Leaving out the pictures, output each record exactly as it stands.
[Start of section]
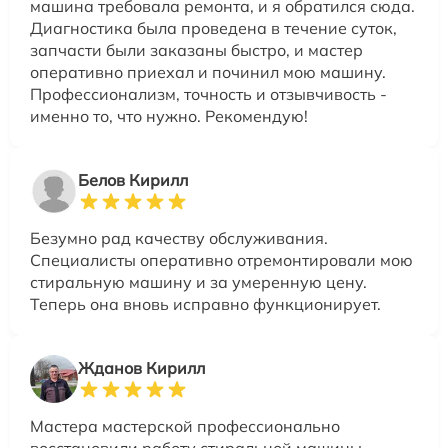
машина требовала ремонта, и я обратился сюда.
Диагностика была проведена в течение суток,
запчасти были заказаны быстро, и мастер
оперативно приехал и починил мою машину.
Профессионализм, точность и отзывчивость -
именно то, что нужно. Рекомендую!
Белов Кирилл
Безумно рад качеству обслуживания.
Специалисты оперативно отремонтировали мою
стиральную машину и за умеренную цену.
Теперь она вновь исправно функционирует.
Жданов Кирилл
Мастера мастерской профессионально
[End of section]
> _WRITTEN ANSWER_
машина требовала ремонта, и я обратился сюда.
Диагностика была проведена в течение суток,
запчасти были заказаны быстро, и мастер
оперативно приехал и починил мою машину.
Профессионализм, точность и отзывчивость -
именно то, что нужно. Рекомендую!
Белов Кирилл
Безумно рад качеству обслуживания.
Специалисты оперативно отремонтировали мою
стиральную машину и за умеренную цену.
Теперь она вновь исправно функционирует.
Жданов Кирилл
Мастера мастерской профессионально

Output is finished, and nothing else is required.